Ballmer Says Google's Growth Is 'Insane'
eldavojohn writes "Steve Ballmer spoke to the Seattle PI this week, commenting that Google's pace of employee growth is 'insane,' and the company has few successful businesses outside of Internet search and advertising. He referred to Google's non-search efforts as 'cute.' Google's current number of employees is nearly doubling each year. 'I don't really know that anybody's proven that a random collection of people doing their own thing actually creates value.' Mr. Ballmer went on complain that, in general, competition for good programmers has become an issue. Even 'hedge funds' are looking for skilled coders, making the HR fight between the two companies that much more challenging."
As I translate Steve's remarks:
ROaaarrrr!!!! We are finding ourselves *hoot hoot* having to spend more money to hire quality programmers *scratch*. *Beats Chest* Google BAD!
It was a joke!
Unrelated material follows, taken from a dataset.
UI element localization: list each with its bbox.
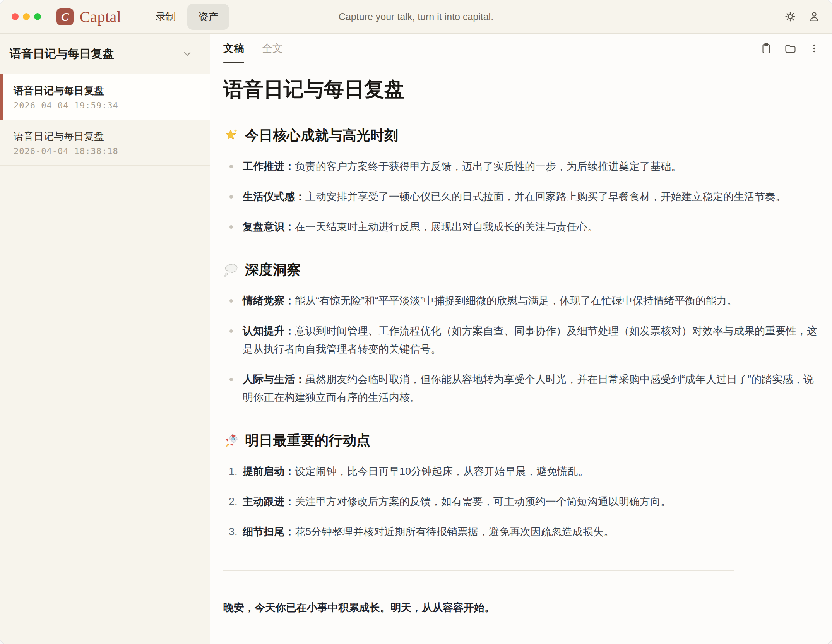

When you give me that look it was a joke.
Ok, joking aside, am I the only one who finds Balmer's complaint a bit hypocritical? It's true that Microsoft has incredible sums of cash. However, Windows and Office are pretty much the only things making Microsoft that cash. Nearly every other portion of the company either contributes very little to the bottom line, or actually loses Microsoft money. I imagine that's part of the reason why Microsoft keeps bundling extra software services with Windows: At least it raises the value of the software package. (In theory, anyway.)
That being said, I am going to (*gasp*) agree with him on one point. Having a bunch of programmers sitting around does not accomplish anything. They have to be in a full-on creative environment to do the truly impressive stuff. I think that the environment is slowly dissolving as Google loses it cohesion as a tight-knit company. They're growing incredibly fast, and I'm not sure they're really getting a good return on that growth. Obviously, only those inside the company can actually know that for sure, but it's not looking as good as it once did for those of us on the outside.
Javascript + Nintendo DSi = DSiCade
Steve, your showing off your true traits and motivations again.
If you really felt this way, you'd sit back and wait for Google to implode, and then hire all the best ex-google-ites for well under what they're being paid now.
But you're making such a fuss about it...whining really.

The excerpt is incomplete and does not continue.